La ciudad amaneció hoy envuelta en un silencio particular. Decidí, otra vez, quedarme en mi casa. No necesitaba comprar nada en el centro comercial, pero tampoco podía dejar de pensar en la oficina de correos, donde acaso estaba ese pequeño resquicio que yo necesitaba atravesar.
La respuesta estaba fuera de mi departamento, en las calles, lamentablemente. De nada me servía quedarme aquí adentro y dejar que los pensamientos carcoman mi mente.

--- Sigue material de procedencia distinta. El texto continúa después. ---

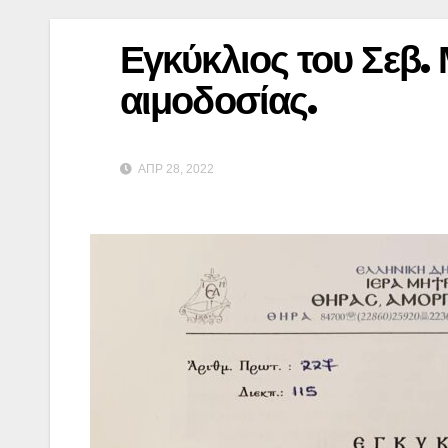
Εγκύκλιος του Σεβ.
αιμοδοσίας.
ΑΠΡ 28, 2022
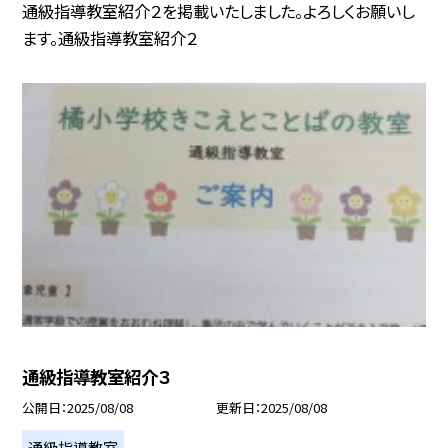
通級指導教室紹介２を掲載いたしました。よろしくお願いし
ます。通級指導教室紹介２
通級指導教室紹介３
公開日
2025/08/08
更新日
2025/08/08
通級指導教室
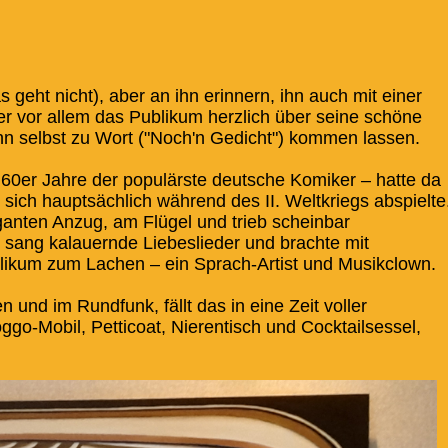
 geht nicht), aber an ihn erinnern, ihn auch mit einer
er vor allem das Publikum herzlich über seine schöne
 ihn selbst zu Wort ("Noch'n Gedicht") kommen lassen.
 60er Jahre der populärste deutsche Komiker – hatte da
e sich hauptsächlich während des II. Weltkriegs abspielte
ganten Anzug, am Flügel und trieb scheinbar
sang kalauernde Liebeslieder und brachte mit
ikum zum Lachen – ein Sprach-Artist und Musikclown.
n und im Rundfunk, fällt das in eine Zeit voller
ggo-Mobil, Petticoat, Nierentisch und Cocktailsessel,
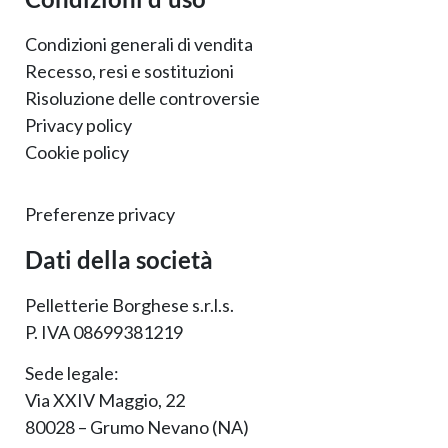
Condizioni generali di vendita
Recesso, resi e sostituzioni
Risoluzione delle controversie
Privacy policy
Cookie policy
Preferenze privacy
Dati della società
Pelletterie Borghese s.r.l.s.
P. IVA 08699381219
Sede legale:
Via XXIV Maggio, 22
80028 – Grumo Nevano (NA)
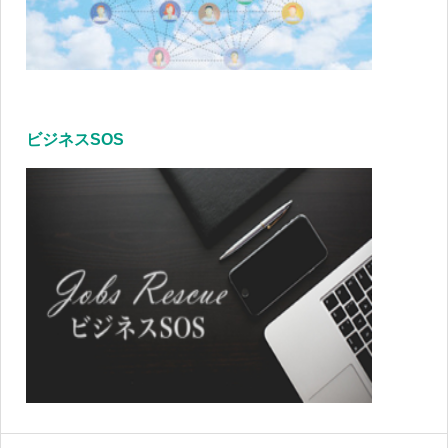
ビジネスSOS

A eso de las 11 de la mañana, o un poco más, cerca del mediodía, en esa hora que podríamos considerar "tranquila", salí a las calles, sin un recorrido planificado. Simplemente caminé, en cualquier dirección, hasta que vi a Clarisse nuevamente, quien, al igual que yo, caminaba sola y con cierto nerviosismo por una calle que desembocaba en la avenida.
Ella me vio, y detuvo durante un instante sus pasos. Llevaba una carpeta apretaba contra su pecho. Yo tenía la esperanza de que se esté dirigiendo hacia su lugar de trabajo para encontrarse con Thomas, así que la seguí, muy disimuladamente, pero sin preocuparme demasiado por disimularlo porque existían muchas razones por las cuales ambos podríamos estar dirigiéndonos hacia el mismo lugar. La necesidad de enviar una carta, de recoger una encomienda, por ejemplo.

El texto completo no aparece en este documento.